Guillermo Galoe Desvenda Visão Íntima de Família Dividida em "Cidade sem Sono"

De boca aberta, Rayo, um galgo branco, corre atrás de uma lebre pelos campos verdejantes, incentivado por Toni e sua família em uma caminhonete dirigida pelo avô Chule. Assim começa “Ciudad sin sueño” (“Cidade Sem Sono”), com um ar de celebração e liberdade vivido por uma família cigana em La Cañada Real, uma estrada de 14 quilômetros que abriga o maior assentamento irregular do sul da Europa, a poucos minutos de Madri.
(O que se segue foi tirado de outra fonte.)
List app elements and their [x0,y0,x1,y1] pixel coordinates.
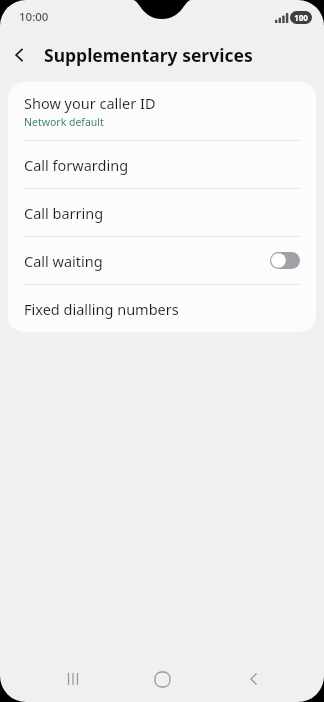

O filme então corta para a cena seguinte, onde uma escavadeira destrói o telhado de uma casa enquanto as autoridades locais desmontam moradias na região. Algumas famílias, incluindo os pais de Toni, recebem ofertas de apartamentos nos arredores da cidade — lugares sem graça, mas com água encanada, luz, quartos individuais e um supermercado por perto. Chule, o patriarca da família e catador de metais, se recusa a sair. “Ouça o vento. Somos grandes como este campo”, diz, abrindo os braços. “Isso é felicidade”, afirma para Toni durante um passeio no campo. O que o garoto não sabe é que Chule já pegou dinheiro emprestado com um traficante para comprar um terreno e construir uma casa legal, vendendo Rayo como parte do acordo.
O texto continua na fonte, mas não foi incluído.